▶ What needs to be done: Scan the records below. Copy every line in which the word "افزایش" appears.

Saved data entries:
□ □ □ □ □
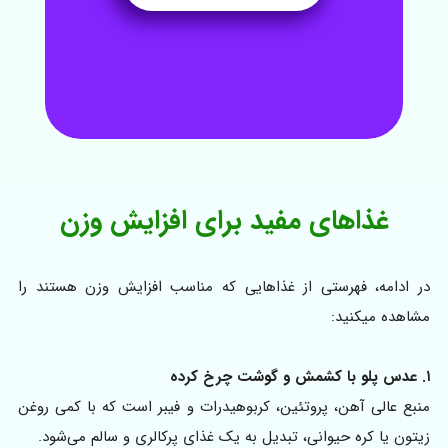
غذاهای مفید برای افزایش وزن
در ادامه، فهرستی از غذاهایی که مناسب افزایش وزن هستند را
مشاهده میکنید:
۱. عدس پلو با کشمش و گوشت چرخ کرده
منبع عالی آهن، پروتئین، کربوهیدرات و فیبر است که با کمی روغن
زیتون یا کره حیوانی، تبدیل به یک غذای پرکالری و سالم می‌شود.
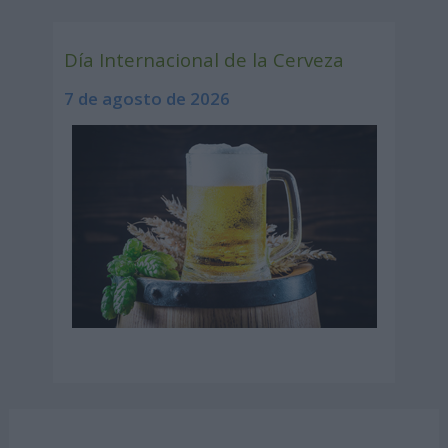
Día Internacional de la Cerveza
7 de agosto de 2026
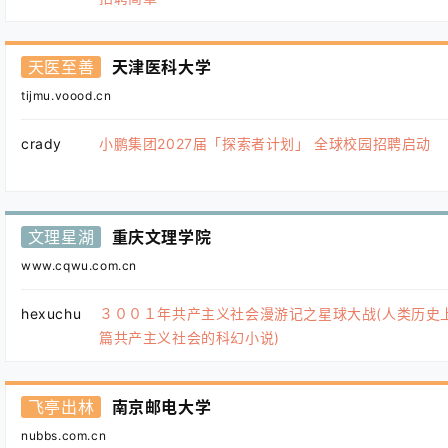
天医至善
天津医科大学
tijmu.voood.cn
crady
小鹏集团2027届「探索者计划」 全球校园招聘启动
文理星湖
重庆文理学院
www.cqwu.com.cn
hexuchu
３００１年共产主义社会漫游记之星球大战(人类历史
篇共产主义社会的科幻小说)
飞亭出林
南京邮电大学
nubbs.com.cn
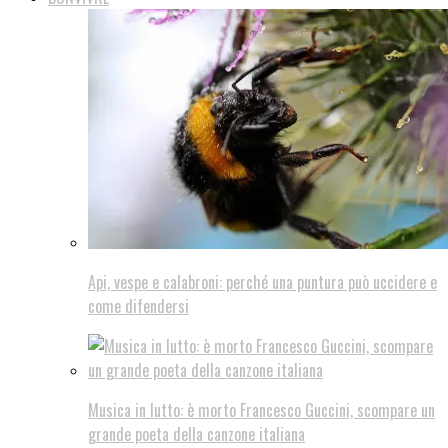
Api, vespe e calabroni: perché una puntura può uccidere e
come difendersi
Musica in lutto: è morto Francesco Guccini, scompare un
grande poeta della canzone italiana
□ □ □ □ □
▶ Output of the task:
غذاهای مفید برای افزایش وزن
در ادامه، فهرستی از غذاهایی که مناسب افزایش وزن هستند را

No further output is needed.